Em 2024, 54 dos 100 filmes de maior bilheteria apresentaram mulheres como protagonistas ou co-protagonistas, superando pela primeira vez a proporção de 50,5% de mulheres na população dos EUA. Este marco é atribuído a esforços conjuntos de grupos de defesa, estúdios e iniciativas de diversidade, equidade e inclusão. As informações são do Variey.
Durante o evento Women in Film, organizado pela Universidade de Oxford, a Dra. Stacy L. Smith divulgou os resultados do estudo que foca no progresso das mulheres em quatro áreas de interesse: como diretoras de cinema globais em 11 países, em festivais de cinema em seis países, como premiadas (para diretores, roteiristas e produtores no Oscar, BAFTA e César Awards) e como executivas de cinema (em estúdios, distribuidoras e subsidiárias nos EUA, Reino Unido e França).
O estudo considerou longas-metragens que arrecadaram US$ 1 milhão nas bilheterias globais e foram produzidos em 11 países (Austrália, Canadá, França, Alemanha, Índia, Itália, Japão, Coreia, Nova Zelândia, Reino Unido e Estados Unidos). Um total de 4.532 filmes foram avaliados, assim como o gênero de 4.991 diretores.
Embora nenhum país tenha chegado perto de atingir a meta global de 50% da população, os três países com a maior porcentagem de mulheres diretoras foram Alemanha (18,7%), Reino Unido (18,5%) e Austrália (18,3%). Os países com a menor porcentagem foram Índia (4,9%), Japão (4,7%) e República da Coreia (9,1%).
Apesar da melhora nos números, a representação feminina na direção de filmes permanece desproporcionalmente baixa. Apenas 11% dos diretores dos principais filmes de 2024 eram mulheres, evidenciando uma disparidade persistente nos bastidores da indústria cinematográfica.
Além disso, a representação de pessoas não-brancas protagonistas caiu de 37% em 2023 para 25% em 2024, indicando desafios contínuos na promoção da diversidade racial e étnica nas narrativas cinematográficas. A porcentagem de mulheres negras em cargos de direção (5,7% em 2024) dobrou na última década (2,5% em 2015), mas o número ainda está na casa de um dígito.
Em plena semana de Cannes, vale lembrar que o festival contou com apenas 21,6% de filmes dirigidos por mulheres. Sundance apresentou a maior porcentagem de diretoras (34,7%), seguido por Berlim (30,3%), Toronto (29,4%), Londres (25,9%) e Veneza (20,5%).
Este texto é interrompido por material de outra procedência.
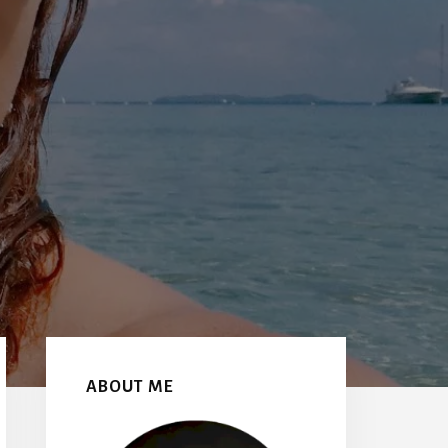
Primary
Sidebar
ABOUT ME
“No geral, os resultados revelam que as mulheres encontraram maneiras de mostrar seu talento para contar histórias em diversos lugares, mas ainda são sub-representadas em relação aos homens”, conclui o estudo.
Embora haja progresso na frente das câmeras, é crucial ampliar os esforços para garantir uma representação equitativa também nos bastidores, promovendo uma indústria cinematográfica mais inclusiva e diversificada.